Why choose it: Best as the application-layer HITL pattern for agents that use the computer use API to write or execute code on a desktop. The classifier defence provides a second automated layer that surfaces suspicious actions for human confirmation without requiring application code changes. An opt-out is available for headless use cases; removing the classifier removes a meaningful safety layer and should require documented risk acceptance.
More details:
Trade-offs
- The review gate introduces latency proportional to reviewer availability. For automated pipelines this is the dominant adoption cost; budget reviewer time as a first-class engineering resource before deploying AI coding agents at scale.
- Provenance tagging is not yet standardised across tools. GitHub Copilot, Claude Code, and Aider each emit different markers; a CI check that enforces tagging is the most reliable way to make provenance mandatory rather than conventional.
- SAST on AI-generated diffs adds per-PR CI time, typically 30 to 120 seconds for a large diff. Run SAST as a required status check so it cannot be skipped, but execute it in parallel with the review queue rather than sequentially to keep total gate time low.
- Reviewer calibration degrades when AI-generated PRs are approved routinely without close reading. Spot-check a sample of approved AI-attributed PRs post-merge and feed findings back into reviewer guidance.
When NOT to use
- Do not apply this gate to read-only agents that query but never produce code; there is no change to review.
- Do not use a single shared reviewer identity for all AI-generated PRs in a large organisation; a compromised reviewer account becomes the single point of failure for the entire gate.
- Do not treat SAST as a substitute for human review. SAST catches known-dangerous patterns; semantic-level injection that looks structurally correct but exfiltrates data through a misconfigured output requires human judgment.
Limitations
- The gate operates on the proposed diff, not on the runtime behaviour of the code after merge. A change that passes review can still behave differently in production; pair with m-gvisor for runtime sandboxing of executed AI-generated code.
- AI provenance is only as reliable as the commit metadata. An operator who strips
Co-authored-bytrailers defeats attribution-based review policies; enforce provenance via CI policy that rejects commits without expected attribution, not by trusting the agent to self-report. - Branch protection applies at merge time and does not prevent an agent from pushing to a feature branch with force-push or from opening multiple PRs to dilute reviewer attention. Scope agent repository permissions to the minimum needed: write to a designated branch, no admin rights.

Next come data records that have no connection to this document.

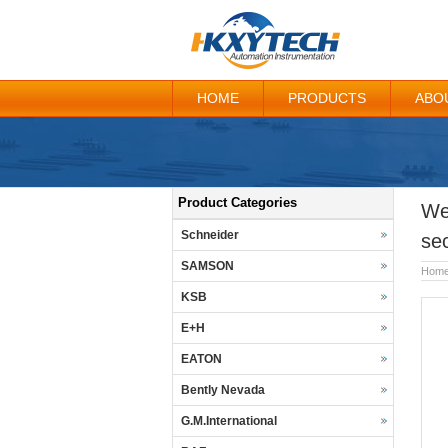
HOME
PRODUCTS
ABO
Product Categories
We
Schneider
se
SAMSON
Hom
KSB
E+H
EATON
Bently Nevada
G.M.International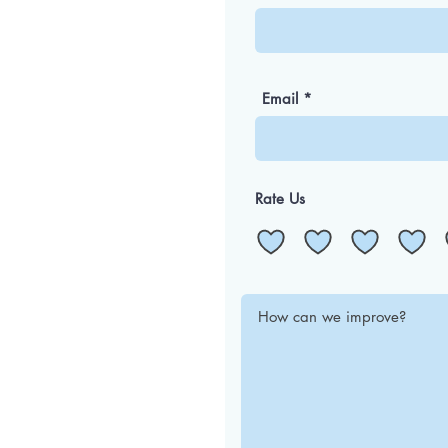
Email
Rate Us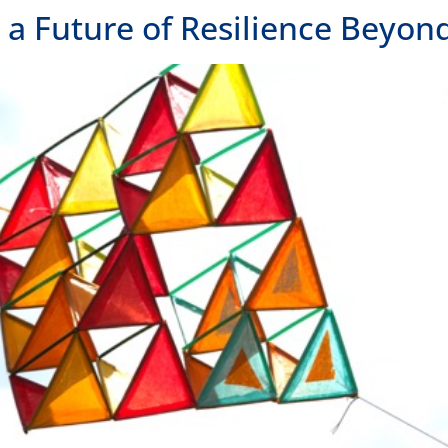
 Future of Resilience Beyond 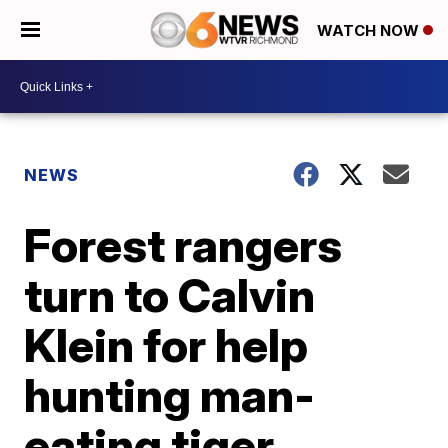
WATCH NOW
NEWS
Forest rangers
turn to Calvin
Klein for help
hunting man-
eating tiger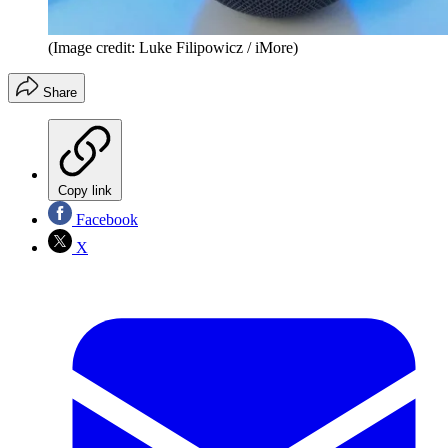
(Image credit: Luke Filipowicz / iMore)
Share
Copy link
Facebook
X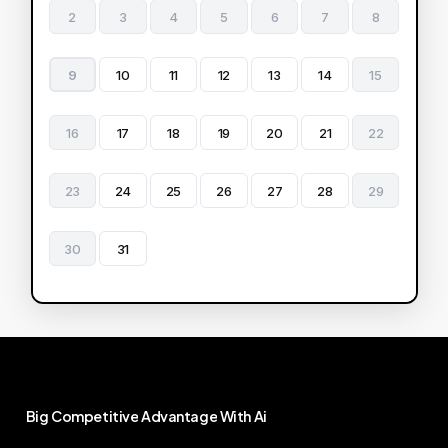
2
3
4
5
6
7
8
9
10
11
12
13
14
15
16
17
18
19
20
21
22
23
24
25
26
27
28
29
30
31
Big
Competitive
Advantage
With
Ai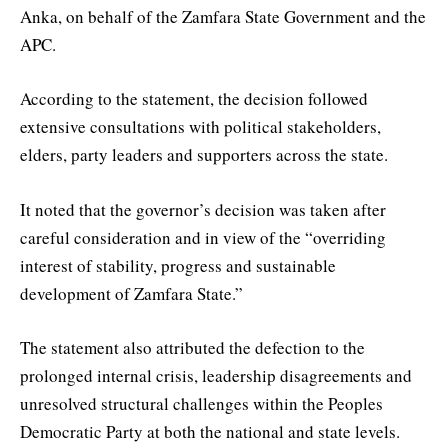
Anka, on behalf of the Zamfara State Government and the
APC.
According to the statement, the decision followed
extensive consultations with political stakeholders,
elders, party leaders and supporters across the state.
It noted that the governor’s decision was taken after
careful consideration and in view of the “overriding
interest of stability, progress and sustainable
development of Zamfara State.”
The statement also attributed the defection to the
prolonged internal crisis, leadership disagreements and
unresolved structural challenges within the Peoples
Democratic Party at both the national and state levels.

- Human reviewers exhibit attention fatigue on repetitive AI-generated diffs. If the majority of PRs in a repository are AI-attributed, the practical effectiveness of the gate degrades over weeks. Pair with m-adaptive-workload for high-volume review queues.
Maturity tier reasoning
- Tier 2 fits because all five implementation options are production-available and documented by their maintainers: GitHub Copilot coding agent, Claude Code permission architecture, Aider interactive confirmation, GitHub branch protection, and Anthropic Computer Use HITL guidance.

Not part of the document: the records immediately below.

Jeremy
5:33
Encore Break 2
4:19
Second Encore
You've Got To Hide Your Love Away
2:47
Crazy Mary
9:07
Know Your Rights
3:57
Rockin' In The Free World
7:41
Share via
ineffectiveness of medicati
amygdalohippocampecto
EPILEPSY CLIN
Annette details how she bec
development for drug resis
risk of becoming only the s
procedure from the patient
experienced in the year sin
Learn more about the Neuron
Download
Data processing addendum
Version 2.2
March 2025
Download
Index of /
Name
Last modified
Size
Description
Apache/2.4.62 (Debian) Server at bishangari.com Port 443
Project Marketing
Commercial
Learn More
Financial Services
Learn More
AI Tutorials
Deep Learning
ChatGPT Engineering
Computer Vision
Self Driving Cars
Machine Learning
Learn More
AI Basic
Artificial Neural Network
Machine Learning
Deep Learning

- What keeps this out of Tier 1 is the absence of a cross-tool standard for AI provenance tagging, a unified CI policy schema for enforcing review gates on AI-attributed commits, and any industry benchmark for reviewer calibration on AI-generated code.
- GitHub branch protection ("Require approval of the most recent reviewable push") is the most mature primitive here; it is a GA feature with a documented API and broad adoption. The agentic composition on top of it is applied practice, not research.
Last verified against upstream docs: 2026-05-30.